In general, a single random experiment with precisely 2 outcomes, such as flipping a coin, answering a yes-no interview, is called a Bernoulli trial. Repeated Bernoulli trial is called a Bernoulli serve, and the probability distribution for the possible result is called a Bernoulli distribution .

## Central Limit Theorem When independent random variables are added, the normalize kernel tends toward a normal distribution flush if the original variables themselves are not normally distributed.A normal distribution is a well studied distribution parameterised by its intend 𝜇 and SD 𝝈 , In our character, flipping the same mint repeatedly for a thousand times, and add up the result ( take Head as 1 and Tail as 0 ), it is assumed that each of the test is identical and autonomous, as it is the same mint, and the result of each pass won ’ triiodothyronine affect the other flip, the attendant random variable y : Y = X₁ + X₂ + X₃ + … +X₁₀₀₀

To be accurate, a Bernoulli distribution is formed by a series of Bernoulli trial, with sum act of trial n is large adequate, the distribution can be approximated by a convention distribution with :

• 𝜇 = p,
• 𝝈² = np(1-p)

# Statistics

## Statistically hypothesis testing

To testify a hypothesis in statistics, the first thing is to come up with a null hypothesis, which is generally believe to be on-key, for exemplar :

• a woman with big belly is pregnant
• the pill is effective to cure cancer etc

and its equate alternatives hypothesis is the demand face-to-face :

• women with big belly is not pregnant
• the pill is not effective to cure cancer

After the experiment is conducted and data is collected, if the leave is sufficiently inconsistent from the nothing hypothesis, the null guess is rejected and the alternative is proven.

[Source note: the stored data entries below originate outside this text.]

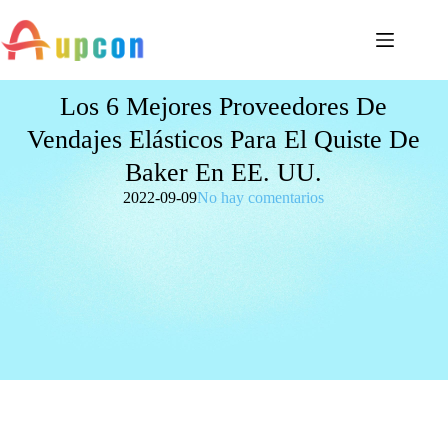
Los 6 Mejores Proveedores De
Vendajes Elásticos Para El Quiste De
Baker En EE. UU.
2022-09-09
No hay comentarios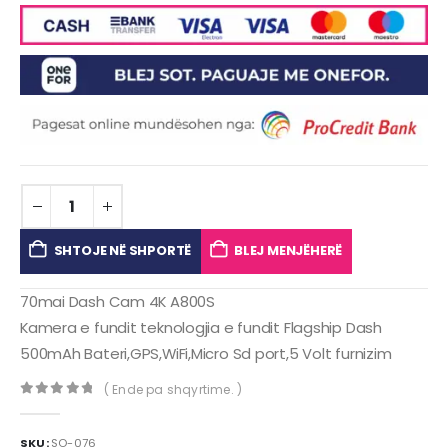
SHTOJE NË SHPORTË
BLEJ MENJËHERË
70mai Dash Cam 4K A800S
Kamera e fundit teknologjia e fundit Flagship Dash
500mAh Bateri,GPS,WiFi,Micro Sd port,5 Volt furnizim
( Ende pa shqyrtime. )
0
out of 5
SKU:
SO-076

In principle, null and option hypothesis is interchangeable, it is just a generate practice in skill to conduct experiment to try to disprove nothing hypothesis .

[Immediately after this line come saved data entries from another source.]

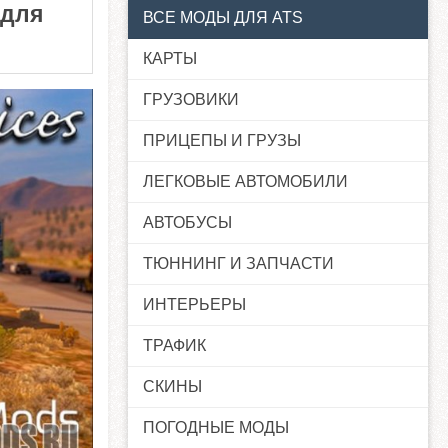
 для
ВСЕ МОДЫ ДЛЯ ATS
КАРТЫ
ГРУЗОВИКИ
ПРИЦЕПЫ И ГРУЗЫ
ЛЕГКОВЫЕ АВТОМОБИЛИ
АВТОБУСЫ
ТЮННИНГ И ЗАПЧАСТИ
ИНТЕРЬЕРЫ
ТРАФИК
СКИНЫ
ПОГОДНЫЕ МОДЫ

## Significance and and p-value

Assuming the nothing hypothesis to be true, if the experimental leave lies within the most extreme 5 % of the distribution, in statistic, we would reject the nothing hypothesis and the option is in favor, as it is very improbable that we can just do a random experiment, and hit such an extreme solution. The doorway 5 %, is called the significant level ( α ), and it is a generate practices to set it to 5 % or 1 %. The probability ( p ) of an experimental result, given that null hypothesis appreciation, is called the p-value, if p < α, we would reject nothing guess .

# Putting it all together

thus for our experiment, our null hypothesis is that the mint is fairly, that is

And the alternate is that :

Assuming the nothing guess hold, if the flip the coins for 1000 times, the probability of the the sum issue of head would be a convention distribution with 𝜇 = 500 and 𝝈 = 15.8 with 95 % margin lies at 469 and 531. The most extreme 5 % of possible consequence is the total of heading less then 469 or larger then 531. If you flip a coins for 1000 times and the result lies between 469 and 531, the null hypothesis is not rejected and the coin is fair. otherwise, the null hypothesis is rejected and the alternative hypothesis is favour.